Building on Dr. King’s Legacy

As Dr. Martin Luther King, Jr. Day approaches on Monday, January 18, the nation continues to grapple with issues of systemic racism. These same issues, of course, are the hallmark of Dr. King’s life, legacy and impact on the civil rights movement.

Many universities have looked inward to address and identify institutional racism and are taking immediate steps—as well as developing intermediate and long-term plans—to create permanent organizational change with regard to systemic racism on their campuses. San José State University is now immersed in a systematic and strategic effort in this regard, with a focus on addressing commonly assumed practices, protocols, and knowledge designed to lead to lasting change.

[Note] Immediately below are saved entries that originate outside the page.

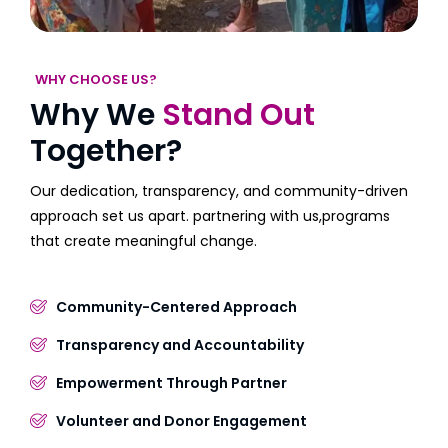
WHY CHOOSE US?
Why We
Stand Out
Together?
Our dedication, transparency, and community-driven
approach set us apart. partnering with us,programs
that create meaningful change.
Community-Centered Approach
Transparency and Accountability
Empowerment Through Partner
Volunteer and Donor Engagement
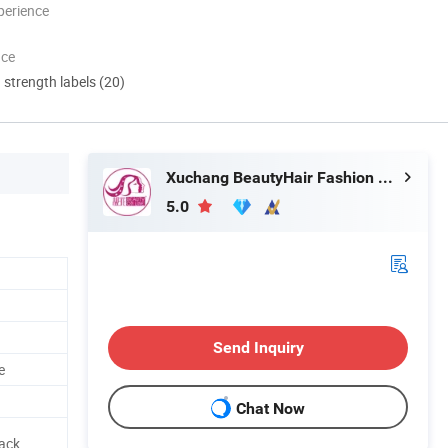
perience
nce
d strength labels (20)
Xuchang BeautyHair Fashion Co., Ltd.
5.0
Send Inquiry
e
Chat Now
Pack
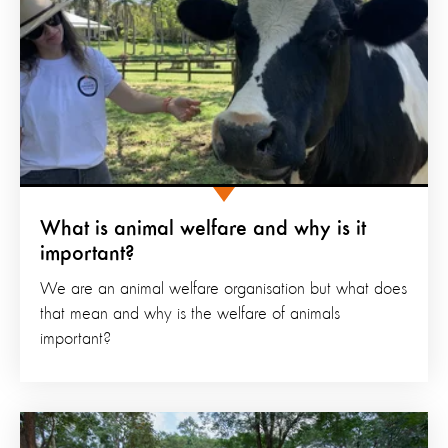
What is animal welfare and why is it
important?
We are an animal welfare organisation but what does
that mean and why is the welfare of animals
important?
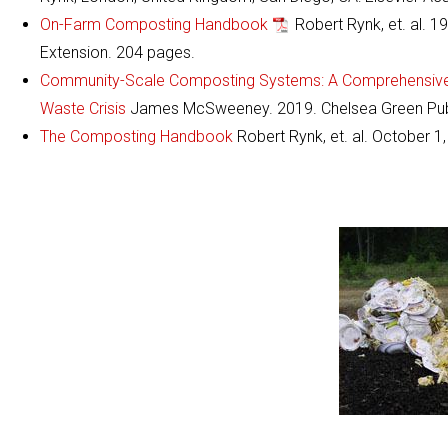
On-Farm Composting Handbook
Robert Rynk, et. al. 1
Extension. 204 pages.
Community-Scale Composting Systems: A Comprehensive P
Waste Crisis
James McSweeney. 2019. Chelsea Green Publ
The Composting Handbook
Robert Rynk, et. al. October 1,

Walt Jacobs, dean of San José State’s College of Social Sciences, says that it is important to recognize King as a three-dimensional leader. To build on his legacy, Jacobs says, Americans must think critically.

“It is more important than ever to remove rose colored glasses,” said Jacobs. “We need to see King clearly. He was not considered a hero in his time by the mainstream. He took complex and controversial stands, such as questioning capitalism. See how the labels used against him are being reused against today’s Black, Indigenous and people of color (BIPOC) activists. See that we are not a colorblind society, as protestors are treated differently by security forces depending on their race. See Georgia, where King was born, and where historic Senate races recently concluded. We can still dream, but dreams need coordinated collective action to become reality.”

“Dr. King devoted his life to advancing equality, social justice and economic opportunity, ” said Patience Bryant, director of Black/African-American Equity at San José State. “He understood the importance of addressing racism across multiple areas such as in the health industry, access to living wages, etc., in order for marginalized communities to succeed and grow. This past year has shown us as a nation that we still have significant work to do in this area and we really would like to honor Dr. King.”